Understanding the Commonwealth symbolically as both pointing to the reality of
right relationship with God and participation in that relationship, however
preliminary that participation may be, is the most helpful eschatological
vision for people acknowledging the depth of ambiguity in human experience.
Symbol as both
pointer and participant brings up the problem that humans cannot participate in
the unambiguous future. The paradoxical participation of the human in the
reality to which the symbol of the Commonwealth of God points is a reality
through the Church which is the body of Christ on earth. The full divinity and
full humanity of Christ allow the human church to participate in the Commonwealth
even as it constantly and necessarily fails to realize the Commonwealth on
Earth. The reality of the Church points to the communal nature of the
Commonwealth, not just for individually ‘saved’ souls but for the inescapably
mutual web of humankind with all of God’s creation. Tillich uses the symbol of
‘essentialization’ to recognize this interlocking nature of salvation; as no
thing is unambiguously positive or negative, no part of creation is beyond
salvation.[12]
Thus judgment is
not of individual souls but of all the creation that God has called ‘good.’
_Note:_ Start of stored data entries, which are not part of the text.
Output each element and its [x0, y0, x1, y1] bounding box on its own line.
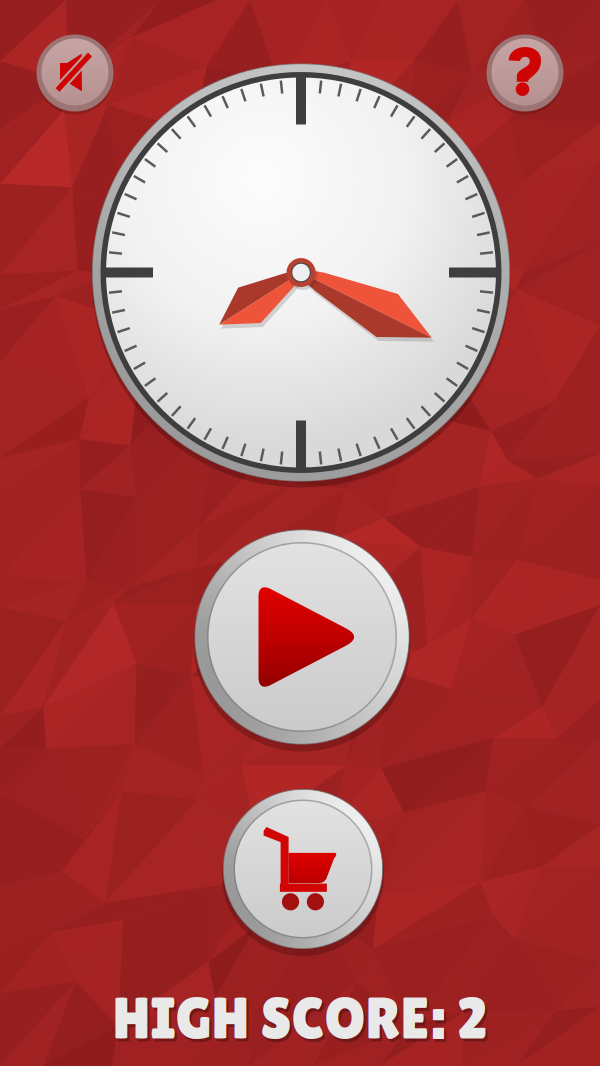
- button[interactable]: Mute sound: [36, 34, 114, 112]
- button[interactable]: Help: [486, 34, 564, 112]
- staticText: HIGH SCORE: 2: [112, 984, 488, 1052]
- staticText: HIGH SCORE: 2: [114, 988, 490, 1055]
- button[interactable]: Shop: [224, 790, 382, 948]
- button[interactable]: Play: [196, 531, 408, 743]
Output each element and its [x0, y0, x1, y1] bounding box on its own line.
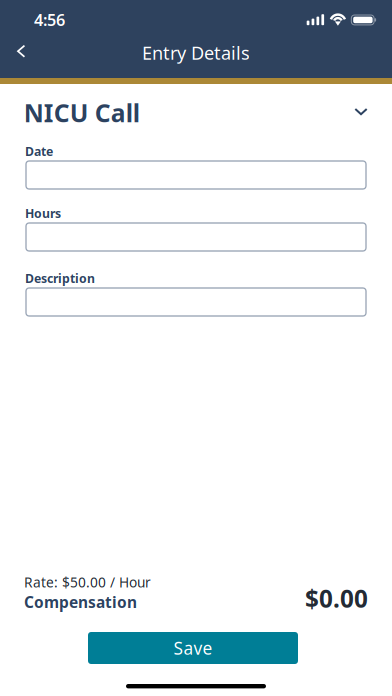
staticText: NICU Call — [24, 96, 140, 129]
staticText: Compensation — [24, 592, 137, 612]
staticText: Description — [25, 270, 95, 286]
button[interactable]: Description — [26, 288, 366, 316]
staticText: Save — [174, 636, 212, 660]
staticText: Rate: $50.00 / Hour — [24, 573, 151, 591]
button[interactable]: Change entry type — [339, 95, 383, 129]
button[interactable]: Hours — [26, 223, 366, 251]
staticText: Entry Details — [142, 41, 250, 65]
staticText: 4:56 — [34, 9, 65, 31]
staticText: Date — [25, 143, 53, 159]
staticText: Hours — [25, 205, 61, 222]
button[interactable]: Back — [0, 29, 43, 73]
staticText: $0.00 — [305, 582, 368, 614]
button[interactable]: Save — [88, 632, 298, 664]
button[interactable]: Date — [26, 161, 366, 189]
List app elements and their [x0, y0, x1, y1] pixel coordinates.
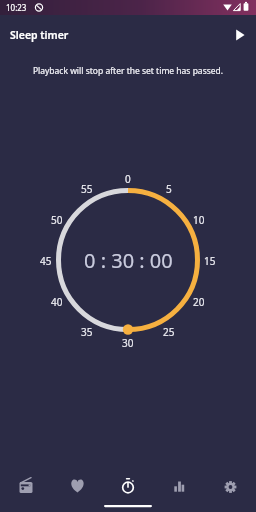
staticText: 15 — [204, 254, 216, 267]
staticText: 45 — [40, 254, 52, 267]
button[interactable] — [154, 464, 205, 512]
staticText: 25 — [163, 325, 175, 338]
staticText: Playback will stop after the set time ha… — [0, 65, 256, 77]
staticText: Sleep timer — [10, 28, 69, 42]
staticText: 20 — [193, 295, 205, 308]
button[interactable] — [103, 464, 154, 512]
button[interactable] — [226, 21, 254, 49]
staticText: 30 — [122, 336, 134, 349]
staticText: 50 — [51, 213, 63, 226]
staticText: 10:23 — [6, 2, 27, 13]
staticText: 5 — [166, 182, 172, 195]
staticText: 10 — [193, 213, 205, 226]
button[interactable] — [0, 464, 52, 512]
button[interactable] — [205, 464, 256, 512]
button[interactable] — [52, 464, 103, 512]
staticText: 0 — [125, 172, 131, 185]
staticText: 40 — [51, 295, 63, 308]
staticText: 55 — [81, 182, 93, 195]
staticText: 35 — [81, 325, 93, 338]
staticText: 0 : 30 : 00 — [84, 247, 173, 274]
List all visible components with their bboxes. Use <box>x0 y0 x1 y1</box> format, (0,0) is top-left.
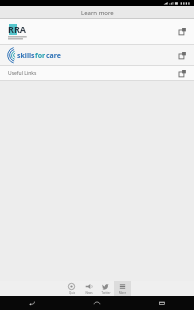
button[interactable]: Home <box>64 296 129 310</box>
button[interactable]: Useful Links <box>0 66 194 80</box>
staticText: for <box>35 51 46 61</box>
staticText: News <box>85 291 93 295</box>
staticText: care <box>46 51 61 61</box>
staticText: RRA <box>8 23 27 35</box>
button[interactable]: Quiz <box>63 281 80 296</box>
staticText: Useful Links <box>8 70 37 77</box>
other: Quiz <box>68 283 75 290</box>
button[interactable]: News <box>80 281 97 296</box>
other: News <box>85 283 92 290</box>
button[interactable]: Back <box>0 296 64 310</box>
other: Twitter <box>102 283 109 290</box>
staticText: Learn more <box>81 9 114 17</box>
button[interactable]: Twitter <box>97 281 114 296</box>
button[interactable]: More <box>114 281 131 296</box>
staticText: Quiz <box>69 291 75 295</box>
staticText: skills <box>17 51 35 61</box>
button[interactable]: skills for care <box>0 45 194 65</box>
staticText: Twitter <box>101 291 111 295</box>
button[interactable]: Recent apps <box>129 296 194 310</box>
button[interactable]: RRA <box>0 19 194 44</box>
staticText: More <box>119 291 126 295</box>
other: More <box>119 283 126 290</box>
other: Open link <box>179 52 186 59</box>
other: Open link <box>179 70 186 77</box>
other: Open link <box>179 28 186 35</box>
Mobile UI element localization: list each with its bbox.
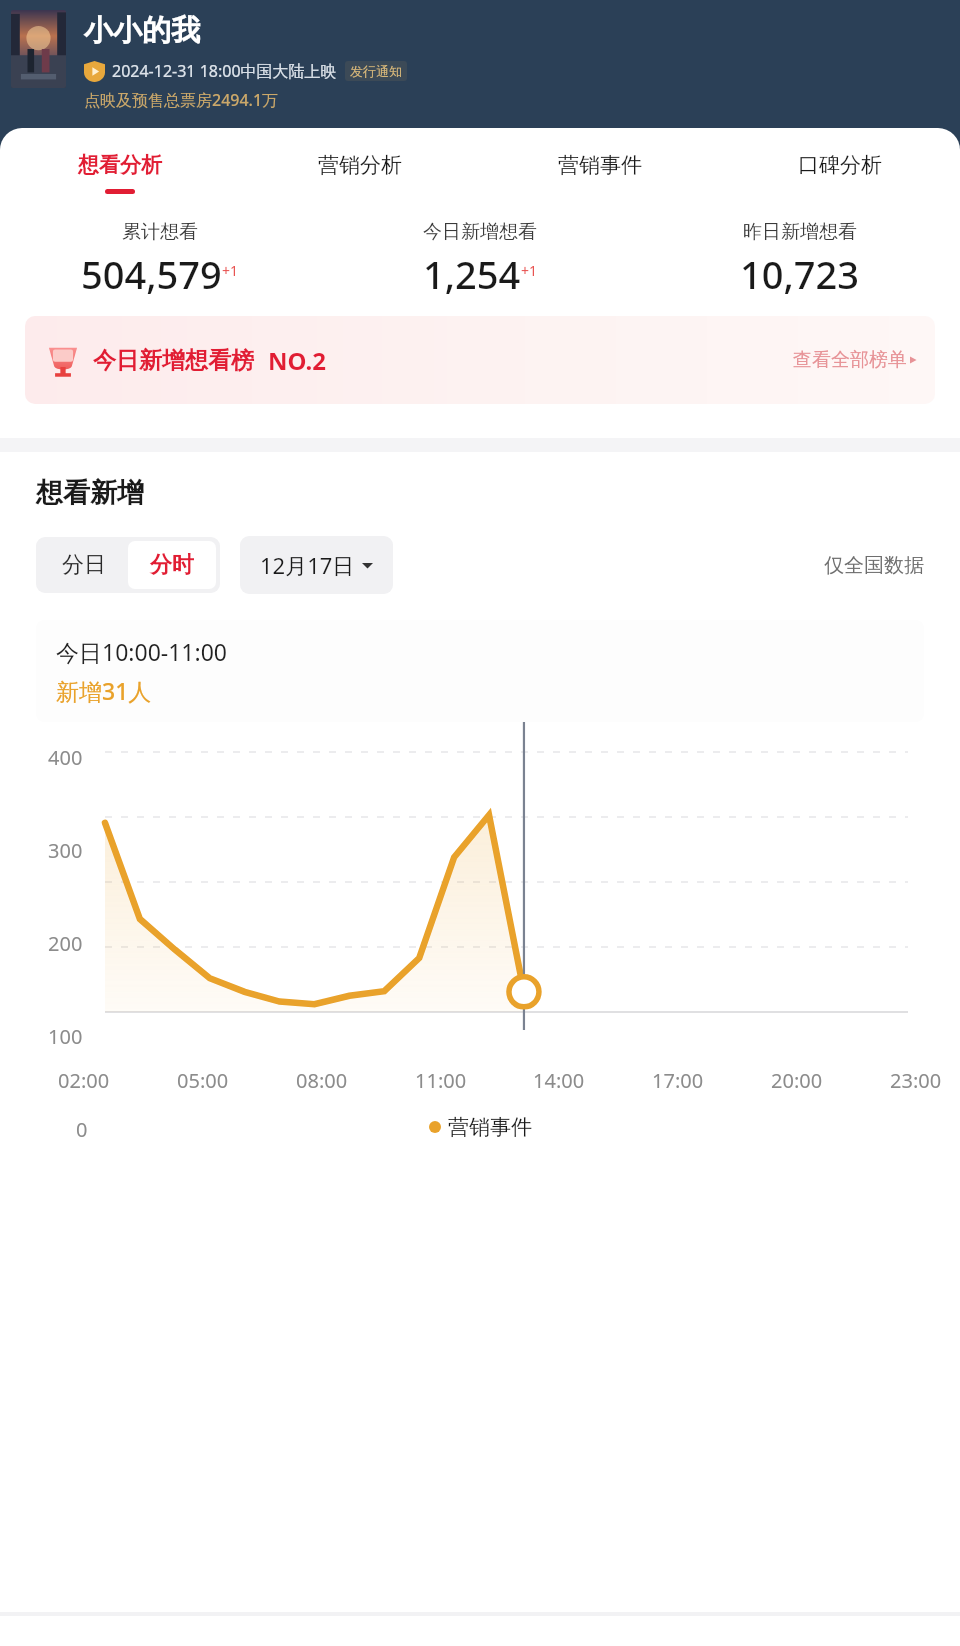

Such judgment is only another name for the essentialization in which ambiguity
will cease in favor of the essential positive that is the content of right
relationship with God. Essence is not only spirit or soul; Christian accounts
of Jesus’ resurrection point to a bodily aspect necessary to this
essentialization and thus necessary to the Commonwealth. Bodily resurrection
and the web of creation imply the salvation of all creation in such a way that
the earth God has called ‘good’ will be part of the Commonwealth. Spatially,
the Commonwealth will include the earth; whether the two are precisely
physically identified is unknown and perhaps doubtful. Thus our own earth
rather than some cloud-adorned ‘heaven’ will be the location of right
relationship with God. I follow Tillich in describing heaven and hell not as
places or eternal states but as symbols of unambiguous blessedness and despair.[13] Dispensationalist
(and other) abuse of the earth thus stands against God’s vision of the
Commonwealth.
It is a tremendous
paradox to see that the Commonwealth will include physical bodies and the
physical earth, but that humans cannot themselves achieve the Commonwealth in
history. Christ has given the Church as a broken symbol of the Commonwealth,
and in calling creation ‘good’ God has given us another symbol of the
Commonwealth, though we continue to break that symbol daily. The realities of
ambiguity are the same realities that negate the possibility of full human
achievement of the Commonwealth. As Tillich said, the realized Commonwealth is
the end of history in both senses: creation, the church, and the rest of
existence drive toward it, but ultimately history must end for the realization
of the Commonwealth. This is because God is beyond history, beyond time, and
because Christ in bringing all of creation into right relationship with God
will move all creation into God rather than inserting God into time. Through
the boundless grace of God in Christ we can be confident that the physical
creation can transcend time even as Christ’s own body transcended death.
Still, though we
cannot achieve the Commonwealth of our own merit, God calls humans constantly
toward right relationship, toward faith in God, love of neighbor, and care of
creation. This message is clear throughout Christian scripture, and provides a
much more sound hermeneutic than that of dispensationalist escapism. Paradoxically,
in order to live in right relation to the future, we must live fully in the
present. The allure of certainty will recede when we only trust in God’s
promise of grace in Jesus Christ, trusting that that promise is sufficient for
us, now and forever. When we trust that God’s promise frees us from fear of the
future, we are freed to live for the present not in the abstract but in the
concrete actions of worshiping God and serving our neighbors and the world.
Martin Luther, a
theologian who knew ambiguity and paradox as well as he did grace, famously
stated his freedom from fear of the unknown future in this way: “If I knew the
world were going to end tomorrow, I would plant a tree.”[14]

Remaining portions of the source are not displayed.